- Raw data
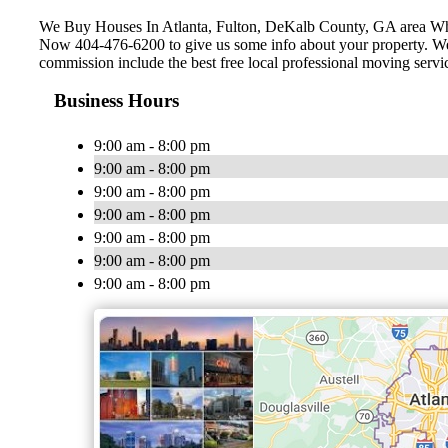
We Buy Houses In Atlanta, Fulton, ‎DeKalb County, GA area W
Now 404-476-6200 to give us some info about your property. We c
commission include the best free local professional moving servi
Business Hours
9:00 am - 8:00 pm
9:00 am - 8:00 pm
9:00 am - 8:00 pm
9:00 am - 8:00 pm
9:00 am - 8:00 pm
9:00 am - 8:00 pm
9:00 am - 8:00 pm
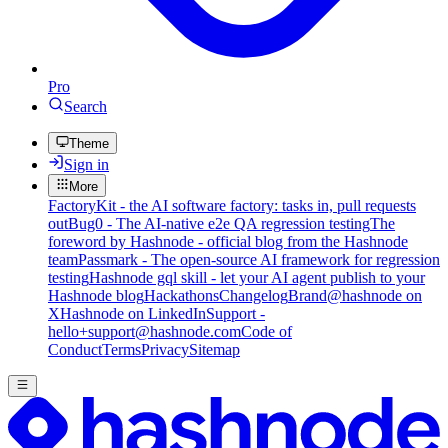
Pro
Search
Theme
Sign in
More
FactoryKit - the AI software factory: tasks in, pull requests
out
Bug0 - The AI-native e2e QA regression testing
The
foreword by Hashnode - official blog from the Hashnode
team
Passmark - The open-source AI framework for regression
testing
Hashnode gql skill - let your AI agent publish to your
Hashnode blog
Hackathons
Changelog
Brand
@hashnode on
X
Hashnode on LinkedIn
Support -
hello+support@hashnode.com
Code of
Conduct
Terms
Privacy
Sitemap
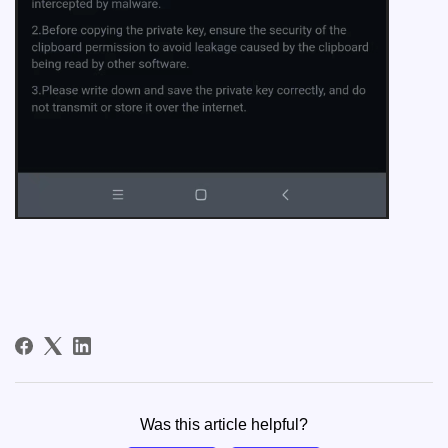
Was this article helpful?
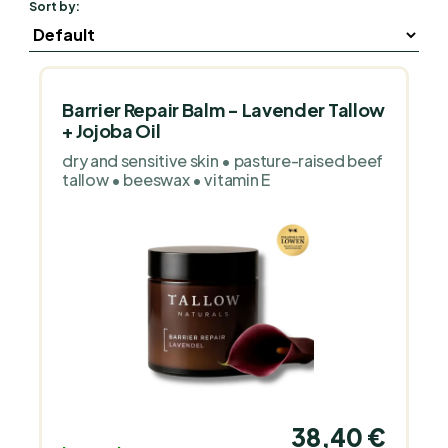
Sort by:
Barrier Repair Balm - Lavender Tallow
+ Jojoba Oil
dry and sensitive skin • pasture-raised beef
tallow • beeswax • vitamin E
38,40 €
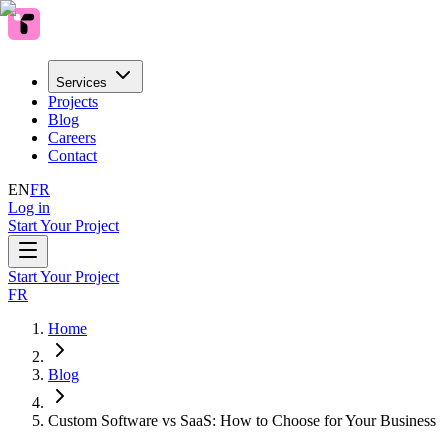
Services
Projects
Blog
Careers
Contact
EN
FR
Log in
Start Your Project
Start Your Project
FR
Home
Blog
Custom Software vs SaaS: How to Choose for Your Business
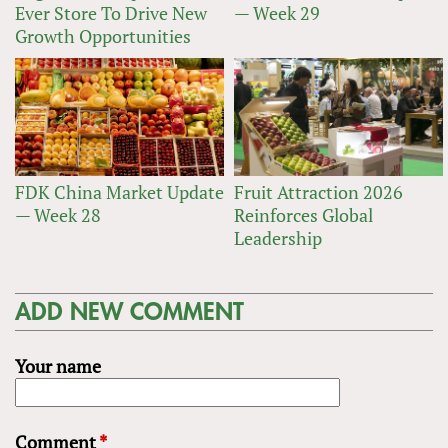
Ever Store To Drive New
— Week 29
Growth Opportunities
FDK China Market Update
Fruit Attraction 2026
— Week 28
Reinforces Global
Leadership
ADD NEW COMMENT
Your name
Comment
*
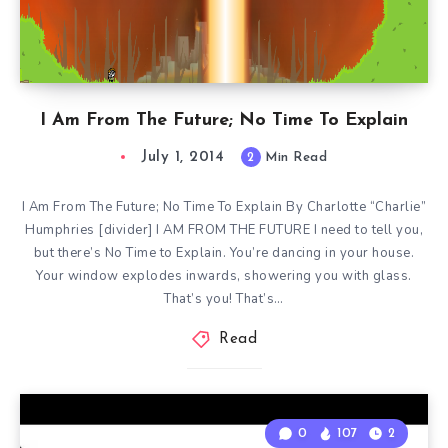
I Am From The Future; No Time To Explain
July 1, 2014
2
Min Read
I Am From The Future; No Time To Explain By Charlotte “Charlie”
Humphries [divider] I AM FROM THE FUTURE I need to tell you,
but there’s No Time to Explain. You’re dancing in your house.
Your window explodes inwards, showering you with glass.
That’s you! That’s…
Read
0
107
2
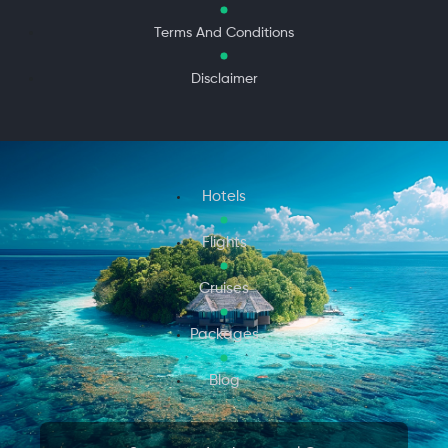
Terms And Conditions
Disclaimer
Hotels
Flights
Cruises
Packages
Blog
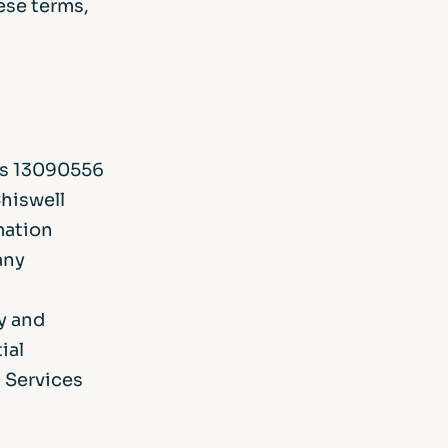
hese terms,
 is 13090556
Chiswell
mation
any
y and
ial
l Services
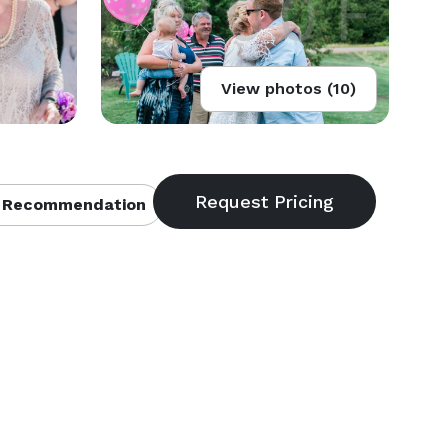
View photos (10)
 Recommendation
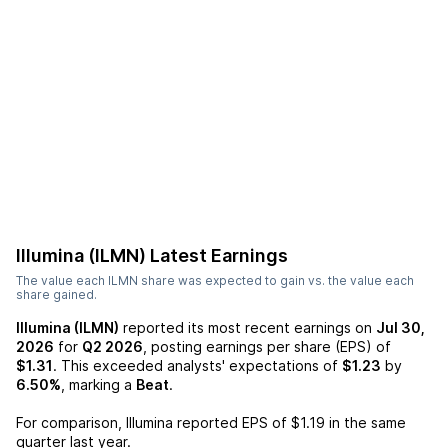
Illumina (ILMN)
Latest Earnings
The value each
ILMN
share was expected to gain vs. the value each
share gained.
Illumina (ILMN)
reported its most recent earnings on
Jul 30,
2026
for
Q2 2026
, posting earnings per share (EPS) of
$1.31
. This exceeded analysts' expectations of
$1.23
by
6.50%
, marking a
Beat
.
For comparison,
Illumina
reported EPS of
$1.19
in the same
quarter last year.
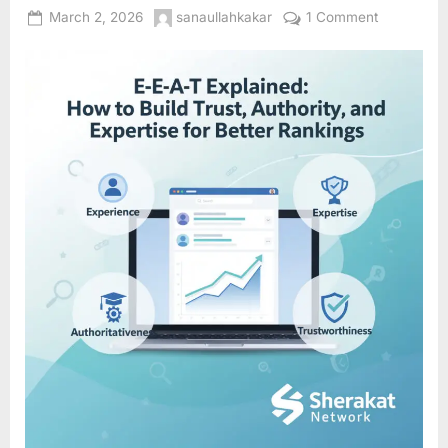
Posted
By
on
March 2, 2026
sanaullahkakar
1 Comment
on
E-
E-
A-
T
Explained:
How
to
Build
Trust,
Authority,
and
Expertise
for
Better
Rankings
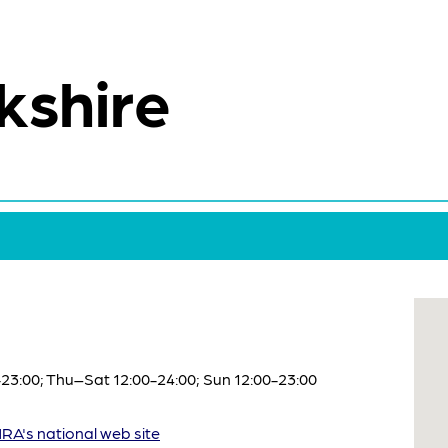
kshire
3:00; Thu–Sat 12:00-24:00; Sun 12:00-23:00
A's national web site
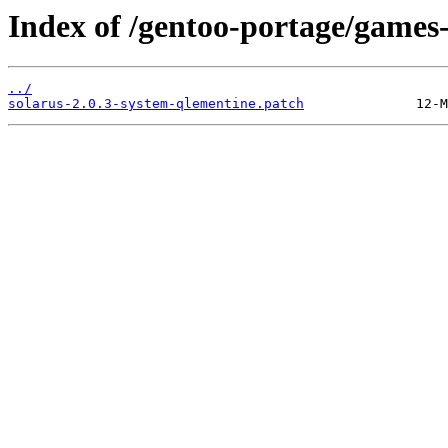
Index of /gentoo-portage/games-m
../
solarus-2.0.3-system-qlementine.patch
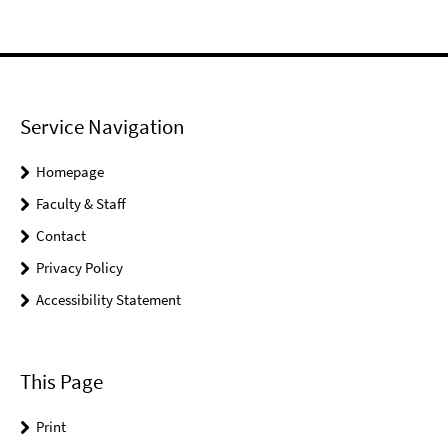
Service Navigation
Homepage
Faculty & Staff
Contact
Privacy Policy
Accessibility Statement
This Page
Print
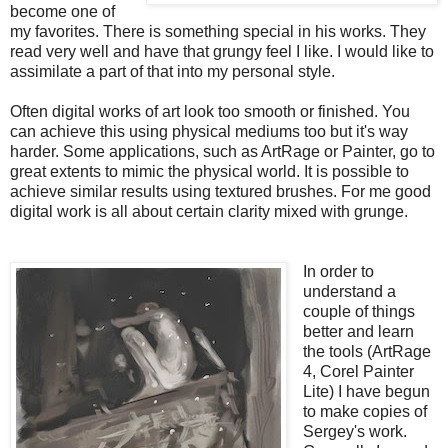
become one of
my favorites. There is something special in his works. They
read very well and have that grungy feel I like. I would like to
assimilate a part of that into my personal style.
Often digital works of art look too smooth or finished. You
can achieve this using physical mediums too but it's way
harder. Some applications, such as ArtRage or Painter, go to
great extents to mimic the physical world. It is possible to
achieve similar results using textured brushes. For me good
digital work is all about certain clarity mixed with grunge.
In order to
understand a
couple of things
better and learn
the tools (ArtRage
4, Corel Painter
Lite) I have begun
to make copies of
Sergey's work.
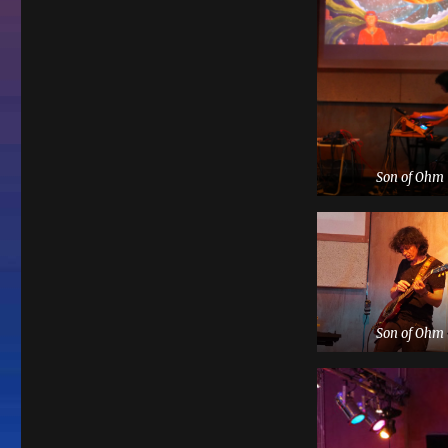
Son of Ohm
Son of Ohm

- Exercise
I need the entries printed exactly, with each picture left out.

- Answer to this task
We Buy Houses In Atlanta, Fulton, ‎DeKalb County, GA area W
Now 404-476-6200 to give us some info about your property. We c
commission include the best free local professional moving servi
Business Hours
9:00 am - 8:00 pm
9:00 am - 8:00 pm
9:00 am - 8:00 pm
9:00 am - 8:00 pm
9:00 am - 8:00 pm
9:00 am - 8:00 pm
9:00 am - 8:00 pm
Pro
Search
Theme
Sign in
More
FactoryKit - the AI software factory: tasks in, pull requests
out
Bug0 - The AI-native e2e QA regression testing
The
foreword by Hashnode - official blog from the Hashnode
team
Passmark - The open-source AI framework for regression
testing
Hashnode gql skill - let your AI agent publish to your
Hashnode blog
Hackathons
Changelog
Brand
@hashnode on
X
Hashnode on LinkedIn
Support -
hello+support@hashnode.com
Code of
Conduct
Terms
Privacy
Sitemap
Was this article helpful?
Sort by:
Barrier Repair Balm - Lavender Tallow
+ Jojoba Oil
dry and sensitive skin • pasture-raised beef
tallow • beeswax • vitamin E
38,40 €
Services
Projects
Blog
Careers
Contact
EN
FR
Log in
Start Your Project
Start Your Project
FR
Home
Blog
Custom Software vs SaaS: How to Choose for Your Business
Ever Store To Drive New
— Week 29
Growth Opportunities
FDK China Market Update
Fruit Attraction 2026
— Week 28
Reinforces Global
Leadership
ADD NEW COMMENT
Your name
Comment
*
I Am From The Future; No Time To Explain
July 1, 2014
2
Min Read
I Am From The Future; No Time To Explain By Charlotte “Charlie”
Humphries [divider] I AM FROM THE FUTURE I need to tell you,
but there’s No Time to Explain. You’re dancing in your house.
Your window explodes inwards, showering you with glass.
That’s you! That’s…
Read
0
107
2
Terms And Conditions
Disclaimer
Hotels
Flights
Cruises
Packages
Blog
hese terms,
 is 13090556
Chiswell
mation
any
y and
ial
l Services
View photos (10)
 Recommendation
Illumina (ILMN)
Latest Earnings
The value each
ILMN
share was expected to gain vs. the value each
share gained.
Illumina (ILMN)
reported its most recent earnings on
Jul 30,
2026
for
Q2 2026
, posting earnings per share (EPS) of
$1.31
. This exceeded analysts' expectations of
$1.23
by
6.50%
, marking a
Beat
.
For comparison,
Illumina
reported EPS of
$1.19
in the same
quarter last year.
Posted
By
on
March 2, 2026
sanaullahkakar
1 Comment
on
E-
E-
A-
T
Explained:
How
to
Build
Trust,
Authority,
and
Expertise
for
Better
Rankings
kshire
3:00; Thu–Sat 12:00-24:00; Sun 12:00-23:00
A's national web site
Index of /gentoo-portage/games-m
../
solarus-2.0.3-system-qlementine.patch
Service Navigation
Homepage
Faculty & Staff
Contact
Privacy Policy
Accessibility Statement
This Page
Print
become one of
my favorites. There is something special in his works. They
read very well and have that grungy feel I like. I would like to
assimilate a part of that into my personal style.
Often digital works of art look too smooth or finished. You
can achieve this using physical mediums too but it's way
harder. Some applications, such as ArtRage or Painter, go to
great extents to mimic the physical world. It is possible to
achieve similar results using textured brushes. For me good
digital work is all about certain clarity mixed with grunge.
In order to
understand a
couple of things
better and learn
the tools (ArtRage
4, Corel Painter
Lite) I have begun
to make copies of
Sergey's work.
Son of Ohm
Son of Ohm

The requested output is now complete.